Уроженка Днепропетровска (ныне Днепр), гражданка Израиля, много лет прожившая в России, Горалик делает это все одновременно. Пластические композиции о Войне и Чуме, ювелирные работы (посмотрите, к примеру, колье о Владимире Проппе и прочтите авторское описание к нему), комиксы об обычных людях, несколько книг на трех языках (стихи и прозу), вестник антивоенной и оппозиционной культуры ROAR, новости о российской политике для подростков. Недавно начал работу проект “Ульпан.

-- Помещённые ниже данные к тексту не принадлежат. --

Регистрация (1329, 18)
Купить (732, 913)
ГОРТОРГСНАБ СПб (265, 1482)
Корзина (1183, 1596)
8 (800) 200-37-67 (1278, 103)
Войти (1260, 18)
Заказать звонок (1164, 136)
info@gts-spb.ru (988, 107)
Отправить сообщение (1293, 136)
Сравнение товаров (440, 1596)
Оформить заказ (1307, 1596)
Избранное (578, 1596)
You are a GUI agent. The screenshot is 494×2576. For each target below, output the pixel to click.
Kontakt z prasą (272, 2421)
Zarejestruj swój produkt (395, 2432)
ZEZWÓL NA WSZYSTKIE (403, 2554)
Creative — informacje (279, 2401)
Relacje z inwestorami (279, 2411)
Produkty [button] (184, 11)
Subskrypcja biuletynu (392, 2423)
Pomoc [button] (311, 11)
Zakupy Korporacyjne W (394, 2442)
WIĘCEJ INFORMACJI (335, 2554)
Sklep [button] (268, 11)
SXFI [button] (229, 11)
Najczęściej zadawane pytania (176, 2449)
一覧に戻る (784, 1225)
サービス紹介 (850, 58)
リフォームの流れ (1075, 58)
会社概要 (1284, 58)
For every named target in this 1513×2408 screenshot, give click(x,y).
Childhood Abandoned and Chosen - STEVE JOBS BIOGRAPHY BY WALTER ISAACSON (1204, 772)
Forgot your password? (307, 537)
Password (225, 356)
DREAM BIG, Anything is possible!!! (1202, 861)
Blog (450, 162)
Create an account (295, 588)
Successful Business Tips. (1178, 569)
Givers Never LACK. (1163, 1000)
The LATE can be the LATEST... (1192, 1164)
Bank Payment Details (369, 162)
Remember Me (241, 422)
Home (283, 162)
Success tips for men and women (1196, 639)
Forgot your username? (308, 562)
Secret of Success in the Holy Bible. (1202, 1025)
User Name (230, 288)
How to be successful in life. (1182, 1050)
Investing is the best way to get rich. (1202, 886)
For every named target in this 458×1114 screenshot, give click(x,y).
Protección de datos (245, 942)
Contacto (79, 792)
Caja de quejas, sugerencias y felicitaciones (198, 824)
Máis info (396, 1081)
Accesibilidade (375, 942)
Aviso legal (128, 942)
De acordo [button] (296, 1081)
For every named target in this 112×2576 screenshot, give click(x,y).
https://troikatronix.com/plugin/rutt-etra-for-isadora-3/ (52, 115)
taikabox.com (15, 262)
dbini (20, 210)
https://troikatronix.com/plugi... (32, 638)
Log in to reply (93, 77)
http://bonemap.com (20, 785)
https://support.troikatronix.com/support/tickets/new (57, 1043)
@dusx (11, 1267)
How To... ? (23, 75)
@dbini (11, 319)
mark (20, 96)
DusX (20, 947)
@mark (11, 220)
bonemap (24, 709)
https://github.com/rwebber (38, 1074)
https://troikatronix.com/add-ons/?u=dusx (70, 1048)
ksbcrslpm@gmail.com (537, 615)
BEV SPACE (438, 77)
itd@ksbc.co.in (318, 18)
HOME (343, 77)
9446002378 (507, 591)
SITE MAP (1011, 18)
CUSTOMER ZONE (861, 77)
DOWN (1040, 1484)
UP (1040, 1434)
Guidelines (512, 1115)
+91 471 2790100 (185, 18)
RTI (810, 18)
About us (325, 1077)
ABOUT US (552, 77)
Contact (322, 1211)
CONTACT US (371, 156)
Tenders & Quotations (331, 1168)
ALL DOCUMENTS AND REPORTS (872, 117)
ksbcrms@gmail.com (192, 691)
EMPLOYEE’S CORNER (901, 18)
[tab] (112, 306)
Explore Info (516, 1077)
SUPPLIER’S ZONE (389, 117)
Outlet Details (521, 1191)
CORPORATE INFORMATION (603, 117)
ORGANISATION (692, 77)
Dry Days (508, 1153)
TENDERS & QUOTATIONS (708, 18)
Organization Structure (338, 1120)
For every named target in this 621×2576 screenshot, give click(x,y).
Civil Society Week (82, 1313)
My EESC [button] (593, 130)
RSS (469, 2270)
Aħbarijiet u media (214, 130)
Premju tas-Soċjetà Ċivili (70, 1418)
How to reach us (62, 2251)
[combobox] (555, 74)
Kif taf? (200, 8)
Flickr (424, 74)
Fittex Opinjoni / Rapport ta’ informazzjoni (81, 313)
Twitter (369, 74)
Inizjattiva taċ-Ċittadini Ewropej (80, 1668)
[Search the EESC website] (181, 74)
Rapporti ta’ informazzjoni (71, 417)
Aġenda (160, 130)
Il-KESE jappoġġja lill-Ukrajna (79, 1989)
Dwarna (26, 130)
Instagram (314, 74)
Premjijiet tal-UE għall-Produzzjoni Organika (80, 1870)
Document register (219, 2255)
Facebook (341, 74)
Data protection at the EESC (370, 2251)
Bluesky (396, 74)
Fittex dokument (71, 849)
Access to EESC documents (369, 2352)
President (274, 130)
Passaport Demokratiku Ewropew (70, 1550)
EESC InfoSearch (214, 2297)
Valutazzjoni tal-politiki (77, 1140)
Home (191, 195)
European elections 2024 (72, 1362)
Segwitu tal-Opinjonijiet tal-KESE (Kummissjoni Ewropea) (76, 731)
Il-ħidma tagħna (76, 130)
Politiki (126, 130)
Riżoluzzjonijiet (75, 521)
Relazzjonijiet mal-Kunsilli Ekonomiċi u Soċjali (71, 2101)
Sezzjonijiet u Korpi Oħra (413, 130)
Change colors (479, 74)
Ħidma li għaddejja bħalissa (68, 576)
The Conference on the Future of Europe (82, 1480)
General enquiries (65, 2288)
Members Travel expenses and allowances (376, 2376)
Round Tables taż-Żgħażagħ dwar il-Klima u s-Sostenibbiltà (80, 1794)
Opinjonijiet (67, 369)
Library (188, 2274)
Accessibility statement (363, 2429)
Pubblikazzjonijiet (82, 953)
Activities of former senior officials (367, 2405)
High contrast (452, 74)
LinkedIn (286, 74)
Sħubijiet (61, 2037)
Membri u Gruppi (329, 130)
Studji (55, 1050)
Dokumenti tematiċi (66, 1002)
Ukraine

Политика” для всех, кто хочет разобраться в израильской политике, приехав из одной войны в другую.
Это неполный список. Ни один источник не содержит упоминания всего, что делает Линор Горалик, потому что пока я пишу этот текст, случилось что-то еще. Она уже придумала и начала делать то, что поможет, поддержит, прояснит, позволит продержаться на зубах кому-то, кто жив среди живых.

 

Вот опять эта красная нитка…

Да, я вышивала, пока мы не начали говорить, у меня были свободные десять минут. Я вышиваю подруге подарок. Вот. Я с вами. Извините, можно буду курить?

 

Ну конечно! А я буду иногда пить сок из стакана.

Я тоже что-то такое буду пить. Все, я готов.

 

Кажется, мы стали чаще говорить о прошлом. И я хочу в самом начале спросить вас про ту другую жизнь, которую мы потеряли навсегда. Я начала вас читать много лет назад с короткой прозы — “Неместных” и “Недетской еды”. Как вам тогда, много лет назад, пришла в голову мысль записывать за людьми, с которыми вы общались и дружили?

Я ведь до сих пор это делаю, я просто с начала войны перестала это выкладывать в паблик. Но я делаю это по-прежнему: записываю за своими любимыми людьми. Для меня это очень важная часть жизни.

Два чувства мной движут. Первое — что все ценно, каждое мгновение ценно, жизнь неповторима, ничем нельзя пренебрегать. 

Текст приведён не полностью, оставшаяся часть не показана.